What is needed ▸ Please give back each line of the material unchanged, but without the images.

• • •

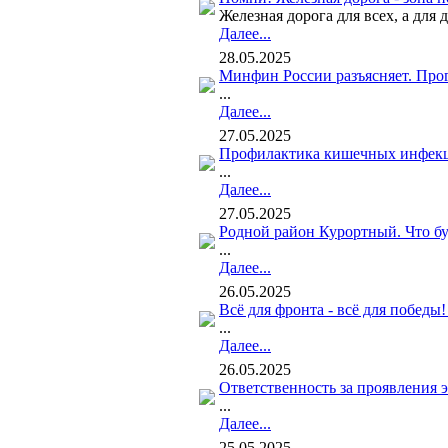
Железная дорога для всех, а для 
Далее...
28.05.2025
Минфин России разъясняет. Про
...
Далее...
27.05.2025
Профилактика кишечных инфек
...
Далее...
27.05.2025
Родной район Курортный. Что бу
...
Далее...
26.05.2025
Всё для фронта - всё для победы
...
Далее...
26.05.2025
Ответственность за проявления э
...
Далее...
25.05.2025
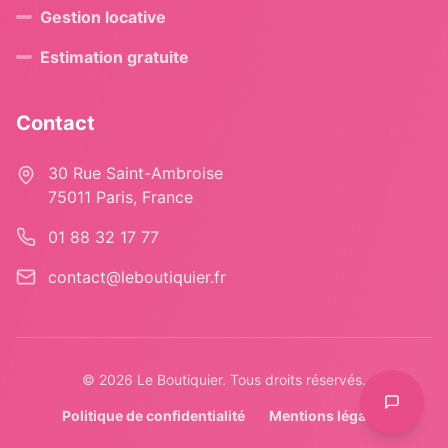
Gestion locative
Estimation gratuite
Contact
30 Rue Saint-Ambroise
75011 Paris, France
01 88 32 17 77
contact@leboutiquier.fr
©
2026
Le Boutiquier. Tous droits réservés.
Politique de confidentialité
Mentions légales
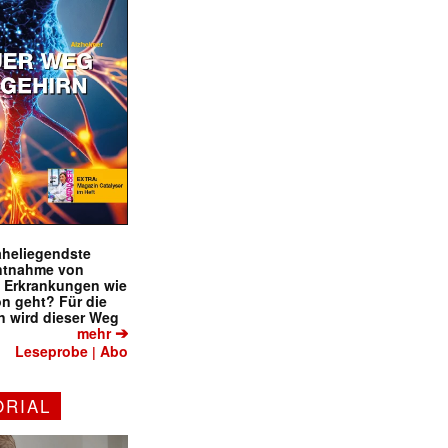
naheliegendste
ntnahme von
f Erkrankungen wie
on geht? Für die
 wird dieser Weg
➔
mehr
Leseprobe
Abo
|
ORIAL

• • •

Finished task ▸
Железная дорога для всех, а для 
Далее...
28.05.2025
Минфин России разъясняет. Про
...
Далее...
27.05.2025
Профилактика кишечных инфек
...
Далее...
27.05.2025
Родной район Курортный. Что бу
...
Далее...
26.05.2025
Всё для фронта - всё для победы
...
Далее...
26.05.2025
Ответственность за проявления э
...
Далее...
25.05.2025
Gestion locative
Estimation gratuite
Contact
30 Rue Saint-Ambroise
75011 Paris, France
01 88 32 17 77
contact@leboutiquier.fr
©
2026
Le Boutiquier. Tous droits réservés.
Politique de confidentialité
Mentions légales
naheliegendste
ntnahme von
f Erkrankungen wie
on geht? Für die
 wird dieser Weg
➔
mehr
Leseprobe
Abo
|
ORIAL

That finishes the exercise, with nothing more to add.